Node Classification is a machine learning task in graph-based data analysis, where the goal is to assign labels to nodes in a graph based on the properties of nodes and the relationships between them.
Node Classification models aim to predict non-existing node properties (known as the target property) based on other node properties. Typical models used for node classification consists of a large family of graph neural networks.
Graph Neural Network is a type of Neural Network which directly operates on the Graph structure and provides an easy way to do node-level, edge-level, and graph-level prediction tasks.
Given that the citation information is essential for accurate classification, it appears that basic MLP models perform significantly worse than GNNs on this kind of job.

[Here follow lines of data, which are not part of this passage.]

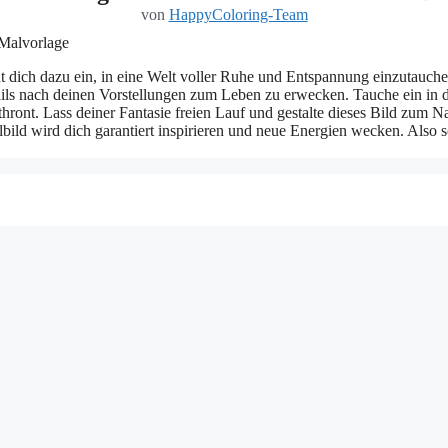
von
HappyColoring-Team
 dich dazu ein, in eine Welt voller Ruhe und Entspannung einzutauchen
etails nach deinen Vorstellungen zum Leben zu erwecken. Tauche ein in
thront. Lass deiner Fantasie freien Lauf und gestalte dieses Bild zu
lbild wird dich garantiert inspirieren und neue Energien wecken. Also s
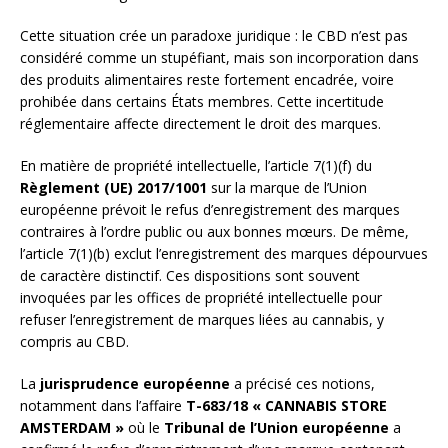
Cette situation crée un paradoxe juridique : le CBD n’est pas
considéré comme un stupéfiant, mais son incorporation dans
des produits alimentaires reste fortement encadrée, voire
prohibée dans certains États membres. Cette incertitude
réglementaire affecte directement le droit des marques.
En matière de propriété intellectuelle, l’article 7(1)(f) du
Règlement (UE) 2017/1001
sur la marque de l’Union
européenne prévoit le refus d’enregistrement des marques
contraires à l’ordre public ou aux bonnes mœurs. De même,
l’article 7(1)(b) exclut l’enregistrement des marques dépourvues
de caractère distinctif. Ces dispositions sont souvent
invoquées par les offices de propriété intellectuelle pour
refuser l’enregistrement de marques liées au cannabis, y
compris au CBD.
La
jurisprudence européenne
a précisé ces notions,
notamment dans l’affaire
T-683/18 « CANNABIS STORE
AMSTERDAM »
où le
Tribunal de l’Union européenne
a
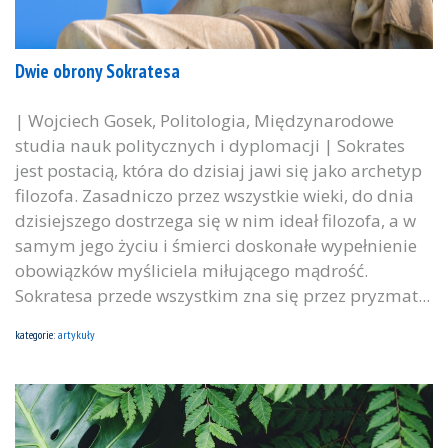
Dwie obrony Sokratesa
| Wojciech Gosek, Politologia, Międzynarodowe
studia nauk politycznych i dyplomacji | Sokrates
jest postacią, która do dzisiaj jawi się jako archetyp
filozofa. Zasadniczo przez wszystkie wieki, do dnia
dzisiejszego dostrzega się w nim ideał filozofa, a w
samym jego życiu i śmierci doskonałe wypełnienie
obowiązków myśliciela miłującego mądrość.
Sokratesa przede wszystkim zna się przez pryzmat...
kategorie:
artykuły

It has been observed that it attains only a accuracy of 27% using the traditional measures along with Random Forest Classifier.
The GNN classification model follows the Design Space for Graph Neural Networks methodology as follows:
- Preprocess the node features using a Feed Forward Network to produce initial node representations.
- Produce node embeddings by applying one or more skip-connected graph convolutional layers to the node representation.
- To create the final node embeddings, post-process the node embeddings using the Feed Forward Network.
- Use a Softmax layer to forecast the node class by feeding it the node embeddings.
- Only have a relatively small set of training nodes (20 nodes per class)
- There are binary test and train masks of the size #nodes (0 - Test, 1 - Train)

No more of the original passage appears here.